Sussman v. Estate of John J. Gaffney

8:19-cv-00843 | M.D. Fla. | Jun 3, 2019



Appellee. ___________________________________/ O R D E R This matter comes before the Court upon Appellant’s response to this Court’s Order to Show Cause and Amended Emergency Motion for Expedited Relief (“Response to OTSC”) (Doc. 9), Appellee’s Motion to Dismiss Appeal (Doc. 16), and Appellant’s Opposition to Appellee’s Motion to Dismiss (“Response to Motion”) (Doc. 18). In this case, Appellant seeks to appeal two orders of the Bankruptcy Court: (1) the Order Denying Debtor’s Amended Motion for Partial Summary Judgment and to Enforce Automatic Stay, and Directing Debtor to File a Written Brief as to Why Summary Judgment Should not be Granted to Opposing Party (“First Order”), and (2) the Order Denying Summary Judgment independent of the Motion, and Denying Ore Tenus Motion for Summary Judgment (“Second Order”). Doc. 1-1 at 1.

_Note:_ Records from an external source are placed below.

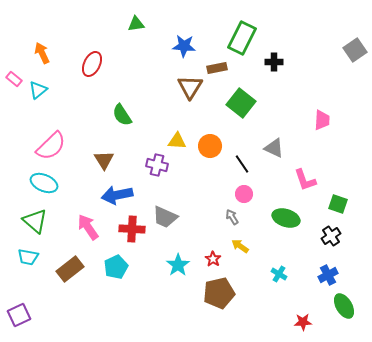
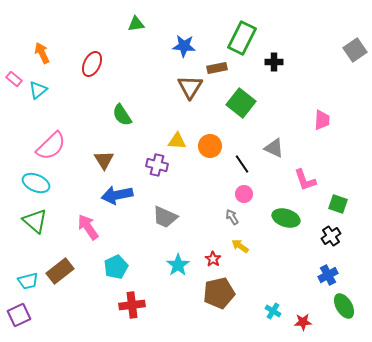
cyan ellipse at (44, 183): moved 8 px left
red cross at (132, 229): moved 76 px down; rotated 10 degrees counterclockwise
cyan trapezoid at (28, 257): moved 24 px down; rotated 25 degrees counterclockwise
brown rectangle at (70, 269): moved 10 px left, 2 px down
cyan cross at (279, 274): moved 6 px left, 37 px down
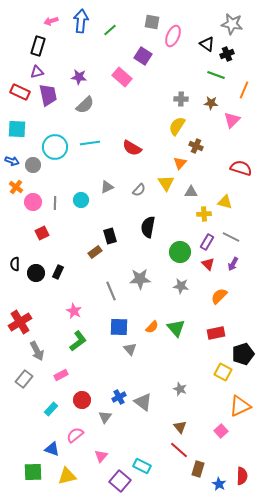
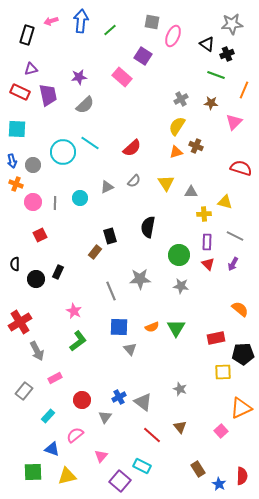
gray star at (232, 24): rotated 15 degrees counterclockwise
black rectangle at (38, 46): moved 11 px left, 11 px up
purple triangle at (37, 72): moved 6 px left, 3 px up
purple star at (79, 77): rotated 14 degrees counterclockwise
gray cross at (181, 99): rotated 32 degrees counterclockwise
pink triangle at (232, 120): moved 2 px right, 2 px down
cyan line at (90, 143): rotated 42 degrees clockwise
cyan circle at (55, 147): moved 8 px right, 5 px down
red semicircle at (132, 148): rotated 72 degrees counterclockwise
blue arrow at (12, 161): rotated 56 degrees clockwise
orange triangle at (180, 163): moved 4 px left, 11 px up; rotated 32 degrees clockwise
orange cross at (16, 187): moved 3 px up; rotated 16 degrees counterclockwise
gray semicircle at (139, 190): moved 5 px left, 9 px up
cyan circle at (81, 200): moved 1 px left, 2 px up
red square at (42, 233): moved 2 px left, 2 px down
gray line at (231, 237): moved 4 px right, 1 px up
purple rectangle at (207, 242): rotated 28 degrees counterclockwise
brown rectangle at (95, 252): rotated 16 degrees counterclockwise
green circle at (180, 252): moved 1 px left, 3 px down
black circle at (36, 273): moved 6 px down
orange semicircle at (219, 296): moved 21 px right, 13 px down; rotated 84 degrees clockwise
orange semicircle at (152, 327): rotated 24 degrees clockwise
green triangle at (176, 328): rotated 12 degrees clockwise
red rectangle at (216, 333): moved 5 px down
black pentagon at (243, 354): rotated 15 degrees clockwise
yellow square at (223, 372): rotated 30 degrees counterclockwise
pink rectangle at (61, 375): moved 6 px left, 3 px down
gray rectangle at (24, 379): moved 12 px down
orange triangle at (240, 406): moved 1 px right, 2 px down
cyan rectangle at (51, 409): moved 3 px left, 7 px down
red line at (179, 450): moved 27 px left, 15 px up
brown rectangle at (198, 469): rotated 49 degrees counterclockwise
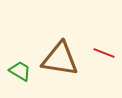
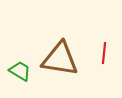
red line: rotated 75 degrees clockwise
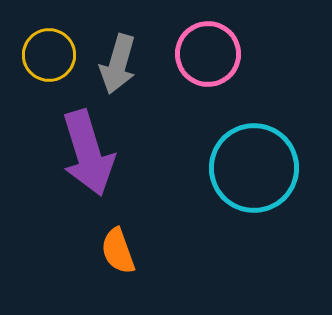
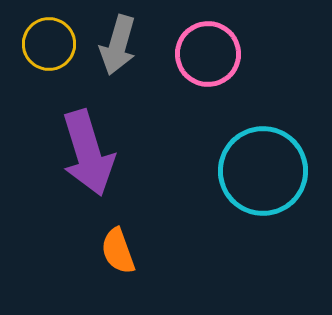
yellow circle: moved 11 px up
gray arrow: moved 19 px up
cyan circle: moved 9 px right, 3 px down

The Court issued an Order to Show Cause because it was not apparent that the orders on appeal are final, that discretionary jurisdiction over interlocutory orders was appropriate in this case, that an appeal of the First Order was timely, or that Appellant had standing to appeal the Second Order. Doc. 6. In the Motion to Dismiss Appeal, Appellee argues that the appeal should be dismissed for the reasons identified in the Court’s Order to Show Cause. Doc. 16. In her Response to OTSC and Response to Motion, Appellant contends that she has standing to appeal as an aggrieved person who will suffer incipient and irreparable harm from the Bankruptcy Orders, and that this appeal is of a final order. Doc. 9; Doc. 18. The Court, having considered the Response to OTSC, Motion to Dismiss, and Response to Motion, and being fully advised in the premises, will dismiss this appeal.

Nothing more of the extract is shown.